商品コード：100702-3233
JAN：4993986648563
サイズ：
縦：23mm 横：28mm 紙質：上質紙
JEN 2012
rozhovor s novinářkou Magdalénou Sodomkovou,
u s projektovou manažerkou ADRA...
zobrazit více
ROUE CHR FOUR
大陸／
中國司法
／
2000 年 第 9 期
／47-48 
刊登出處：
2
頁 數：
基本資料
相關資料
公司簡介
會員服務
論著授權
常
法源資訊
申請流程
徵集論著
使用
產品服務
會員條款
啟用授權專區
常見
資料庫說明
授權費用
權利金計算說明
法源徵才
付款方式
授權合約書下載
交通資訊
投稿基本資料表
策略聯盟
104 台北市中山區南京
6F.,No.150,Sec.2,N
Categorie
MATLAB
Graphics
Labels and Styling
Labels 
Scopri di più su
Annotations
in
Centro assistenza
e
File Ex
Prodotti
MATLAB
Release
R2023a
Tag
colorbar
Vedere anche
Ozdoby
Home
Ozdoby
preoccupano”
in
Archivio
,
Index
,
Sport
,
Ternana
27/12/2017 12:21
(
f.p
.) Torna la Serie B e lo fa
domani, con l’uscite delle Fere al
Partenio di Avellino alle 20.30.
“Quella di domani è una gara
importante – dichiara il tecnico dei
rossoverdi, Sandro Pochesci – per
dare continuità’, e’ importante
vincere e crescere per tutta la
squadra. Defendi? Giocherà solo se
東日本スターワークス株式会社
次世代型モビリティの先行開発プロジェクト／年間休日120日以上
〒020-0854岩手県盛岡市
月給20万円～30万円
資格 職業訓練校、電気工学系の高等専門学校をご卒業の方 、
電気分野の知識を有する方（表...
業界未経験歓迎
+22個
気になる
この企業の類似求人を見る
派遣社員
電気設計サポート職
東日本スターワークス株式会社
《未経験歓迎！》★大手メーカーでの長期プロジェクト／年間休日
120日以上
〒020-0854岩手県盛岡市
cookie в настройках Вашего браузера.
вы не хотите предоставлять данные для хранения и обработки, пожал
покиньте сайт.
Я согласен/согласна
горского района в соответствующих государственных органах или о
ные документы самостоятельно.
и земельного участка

☆ ☆ ☆

*Task to carry out*
Exactly as they appear, restate all of the entries.

*Answer to this exercise*
商品コード：100702-3233
JAN：4993986648563
サイズ：
縦：23mm 横：28mm 紙質：上質紙
JEN 2012
rozhovor s novinářkou Magdalénou Sodomkovou,
u s projektovou manažerkou ADRA...
zobrazit více
ROUE CHR FOUR
大陸／
中國司法
／
2000 年 第 9 期
／47-48 
刊登出處：
2
頁 數：
基本資料
相關資料
公司簡介
會員服務
論著授權
常
法源資訊
申請流程
徵集論著
使用
產品服務
會員條款
啟用授權專區
常見
資料庫說明
授權費用
權利金計算說明
法源徵才
付款方式
授權合約書下載
交通資訊
投稿基本資料表
策略聯盟
104 台北市中山區南京
6F.,No.150,Sec.2,N
Categorie
MATLAB
Graphics
Labels and Styling
Labels 
Scopri di più su
Annotations
in
Centro assistenza
e
File Ex
Prodotti
MATLAB
Release
R2023a
Tag
colorbar
Vedere anche
Ozdoby
Home
Ozdoby
preoccupano”
in
Archivio
,
Index
,
Sport
,
Ternana
27/12/2017 12:21
(
f.p
.) Torna la Serie B e lo fa
domani, con l’uscite delle Fere al
Partenio di Avellino alle 20.30.
“Quella di domani è una gara
importante – dichiara il tecnico dei
rossoverdi, Sandro Pochesci – per
dare continuità’, e’ importante
vincere e crescere per tutta la
squadra. Defendi? Giocherà solo se
東日本スターワークス株式会社
次世代型モビリティの先行開発プロジェクト／年間休日120日以上
〒020-0854岩手県盛岡市
月給20万円～30万円
資格 職業訓練校、電気工学系の高等専門学校をご卒業の方 、
電気分野の知識を有する方（表...
業界未経験歓迎
+22個
気になる
この企業の類似求人を見る
派遣社員
電気設計サポート職
東日本スターワークス株式会社
《未経験歓迎！》★大手メーカーでの長期プロジェクト／年間休日
120日以上
〒020-0854岩手県盛岡市
cookie в настройках Вашего браузера.
вы не хотите предоставлять данные для хранения и обработки, пожал
покиньте сайт.
Я согласен/согласна
горского района в соответствующих государственных органах или о
ные документы самостоятельно.
и земельного участка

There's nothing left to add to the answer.